**DIRECTIONS**
The required answer is every line of the data containing the word "حدائق".

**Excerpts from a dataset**
>>>

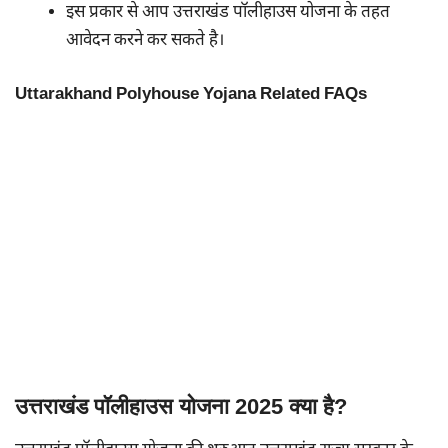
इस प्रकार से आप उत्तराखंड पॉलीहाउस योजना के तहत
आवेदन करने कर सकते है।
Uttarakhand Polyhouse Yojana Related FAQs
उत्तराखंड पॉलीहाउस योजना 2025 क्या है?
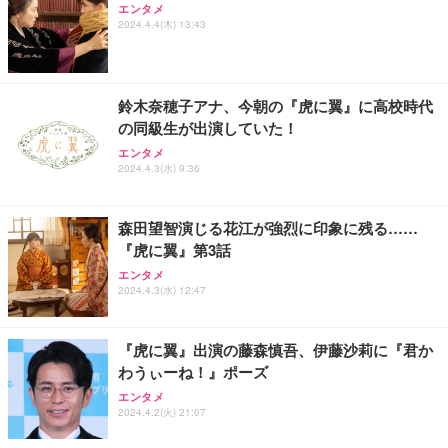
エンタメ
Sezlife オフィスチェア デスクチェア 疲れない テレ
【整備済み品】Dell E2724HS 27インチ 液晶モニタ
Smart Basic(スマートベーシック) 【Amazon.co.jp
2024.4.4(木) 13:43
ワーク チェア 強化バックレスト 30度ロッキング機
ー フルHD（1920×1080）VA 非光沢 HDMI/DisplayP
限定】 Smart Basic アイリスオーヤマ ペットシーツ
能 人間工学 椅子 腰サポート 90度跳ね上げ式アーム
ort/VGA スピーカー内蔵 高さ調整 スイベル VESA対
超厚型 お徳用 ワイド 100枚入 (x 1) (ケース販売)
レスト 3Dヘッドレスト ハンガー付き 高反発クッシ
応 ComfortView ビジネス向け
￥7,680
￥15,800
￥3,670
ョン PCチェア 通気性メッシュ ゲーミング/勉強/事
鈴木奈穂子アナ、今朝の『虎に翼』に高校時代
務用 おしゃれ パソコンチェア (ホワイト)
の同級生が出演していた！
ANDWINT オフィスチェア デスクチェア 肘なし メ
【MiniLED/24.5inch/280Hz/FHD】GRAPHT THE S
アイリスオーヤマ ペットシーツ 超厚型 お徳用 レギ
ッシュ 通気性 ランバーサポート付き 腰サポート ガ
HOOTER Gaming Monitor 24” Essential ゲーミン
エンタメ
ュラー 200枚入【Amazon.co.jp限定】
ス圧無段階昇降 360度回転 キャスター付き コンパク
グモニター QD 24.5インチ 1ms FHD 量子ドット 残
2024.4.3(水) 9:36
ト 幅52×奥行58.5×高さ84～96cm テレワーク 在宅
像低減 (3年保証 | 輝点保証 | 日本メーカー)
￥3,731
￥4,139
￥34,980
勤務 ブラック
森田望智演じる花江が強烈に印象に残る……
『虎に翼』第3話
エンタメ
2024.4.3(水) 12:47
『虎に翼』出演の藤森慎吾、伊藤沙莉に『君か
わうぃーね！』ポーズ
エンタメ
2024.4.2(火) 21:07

<<<
>>>

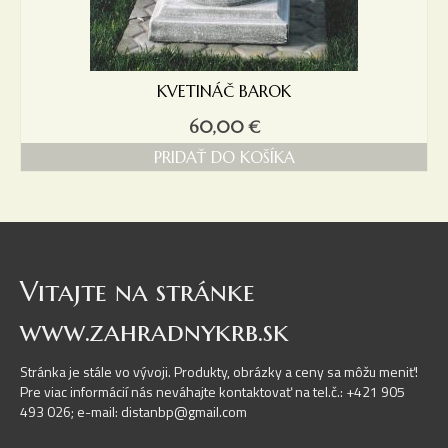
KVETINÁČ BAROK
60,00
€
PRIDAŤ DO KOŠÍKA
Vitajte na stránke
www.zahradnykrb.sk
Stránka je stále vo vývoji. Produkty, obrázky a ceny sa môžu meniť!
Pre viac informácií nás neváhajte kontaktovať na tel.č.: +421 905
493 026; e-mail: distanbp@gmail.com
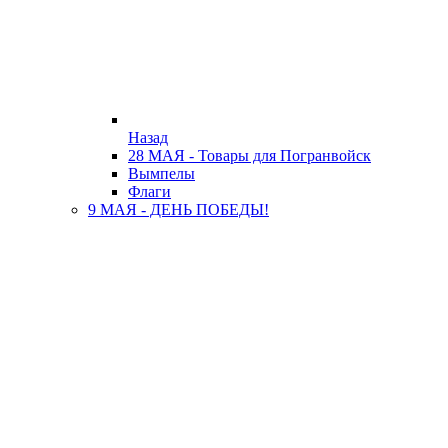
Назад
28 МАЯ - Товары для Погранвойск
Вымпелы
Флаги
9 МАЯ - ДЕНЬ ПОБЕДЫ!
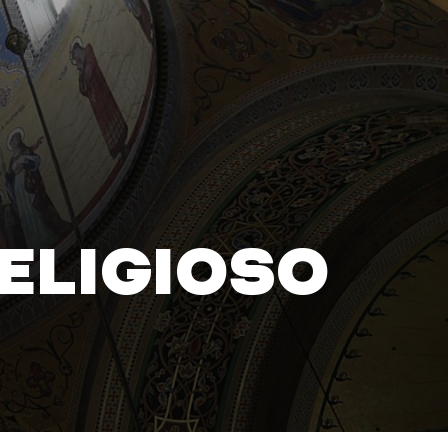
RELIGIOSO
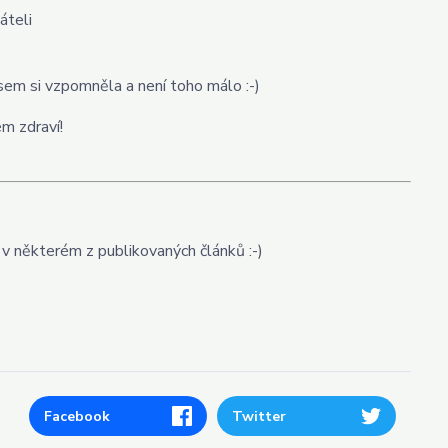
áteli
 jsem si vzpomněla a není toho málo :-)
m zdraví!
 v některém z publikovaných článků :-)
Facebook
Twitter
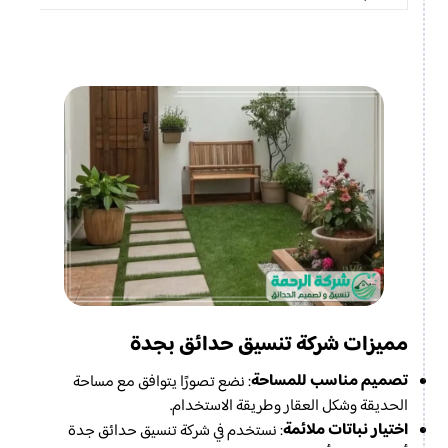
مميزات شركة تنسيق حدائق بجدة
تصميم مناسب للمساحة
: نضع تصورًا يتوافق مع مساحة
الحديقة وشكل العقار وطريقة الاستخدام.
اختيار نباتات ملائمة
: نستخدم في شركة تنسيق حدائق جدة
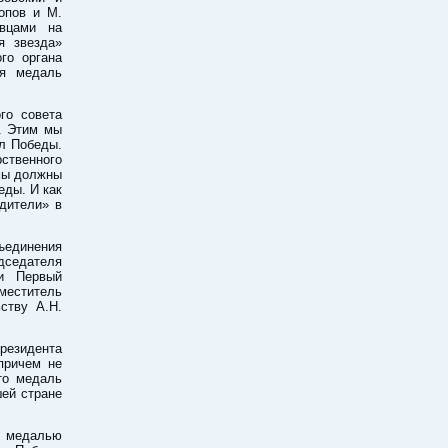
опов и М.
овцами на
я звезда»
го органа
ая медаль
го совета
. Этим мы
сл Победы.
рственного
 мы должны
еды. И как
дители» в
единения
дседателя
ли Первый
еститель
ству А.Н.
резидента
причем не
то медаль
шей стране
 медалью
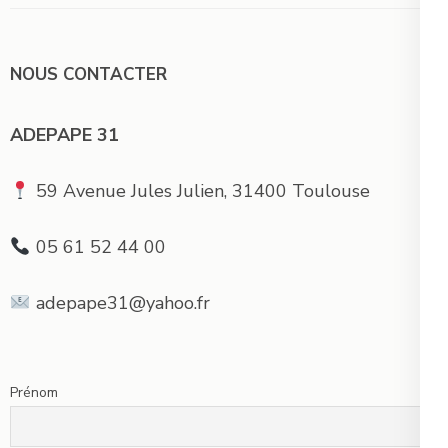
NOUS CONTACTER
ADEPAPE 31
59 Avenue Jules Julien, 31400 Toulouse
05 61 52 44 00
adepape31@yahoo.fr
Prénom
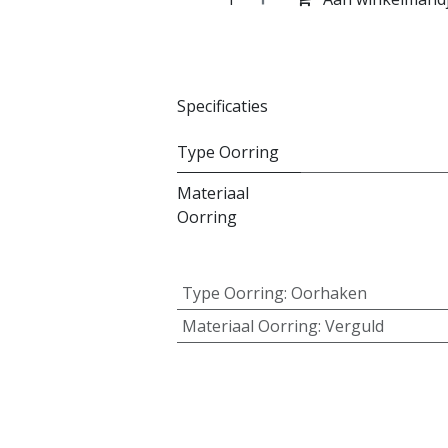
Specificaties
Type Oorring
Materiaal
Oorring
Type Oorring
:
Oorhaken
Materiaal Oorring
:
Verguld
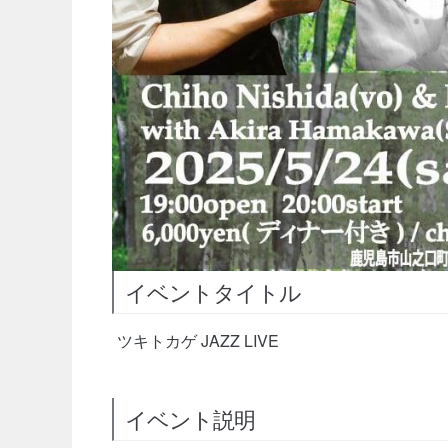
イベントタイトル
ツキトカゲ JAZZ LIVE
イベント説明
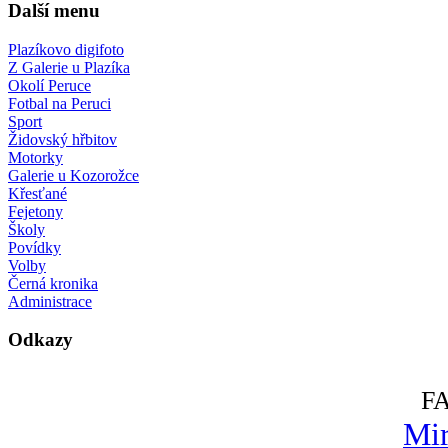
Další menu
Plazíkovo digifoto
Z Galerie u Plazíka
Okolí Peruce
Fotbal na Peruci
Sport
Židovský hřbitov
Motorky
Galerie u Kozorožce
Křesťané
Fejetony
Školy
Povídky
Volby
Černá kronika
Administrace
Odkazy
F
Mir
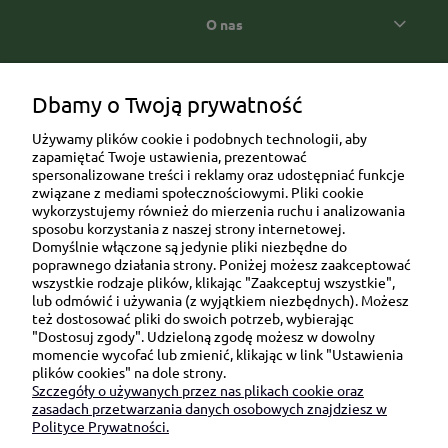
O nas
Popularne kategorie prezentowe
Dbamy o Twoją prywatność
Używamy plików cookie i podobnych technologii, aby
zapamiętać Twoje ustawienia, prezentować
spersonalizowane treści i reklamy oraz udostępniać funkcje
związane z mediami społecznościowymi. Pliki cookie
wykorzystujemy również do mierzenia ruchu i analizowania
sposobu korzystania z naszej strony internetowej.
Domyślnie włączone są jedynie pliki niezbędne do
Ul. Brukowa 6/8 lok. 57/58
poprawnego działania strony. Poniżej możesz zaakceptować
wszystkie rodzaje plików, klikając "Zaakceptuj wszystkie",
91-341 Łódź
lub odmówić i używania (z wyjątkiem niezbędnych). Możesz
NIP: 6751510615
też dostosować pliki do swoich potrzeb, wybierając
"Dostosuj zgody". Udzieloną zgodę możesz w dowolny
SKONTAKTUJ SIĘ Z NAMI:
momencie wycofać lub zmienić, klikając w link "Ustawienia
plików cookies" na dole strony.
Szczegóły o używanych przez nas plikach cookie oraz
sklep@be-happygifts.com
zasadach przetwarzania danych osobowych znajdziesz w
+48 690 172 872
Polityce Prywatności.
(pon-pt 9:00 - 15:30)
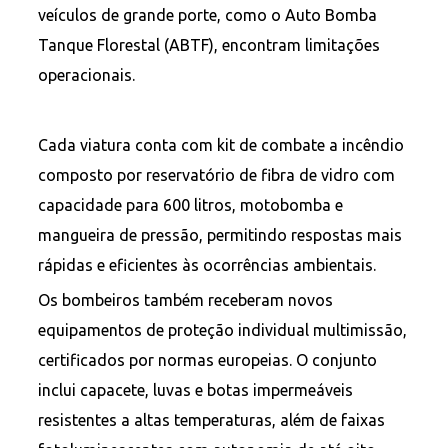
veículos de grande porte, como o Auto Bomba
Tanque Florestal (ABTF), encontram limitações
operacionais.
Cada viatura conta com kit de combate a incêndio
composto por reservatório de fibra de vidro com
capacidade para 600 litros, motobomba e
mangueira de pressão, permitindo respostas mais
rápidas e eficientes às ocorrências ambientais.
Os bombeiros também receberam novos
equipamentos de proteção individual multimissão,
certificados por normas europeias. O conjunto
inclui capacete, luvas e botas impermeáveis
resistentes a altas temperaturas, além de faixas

<<<

**COMPLETED EXERCISE**
مميزات شركة تنسيق حدائق بجدة
: نستخدم في شركة تنسيق حدائق جدة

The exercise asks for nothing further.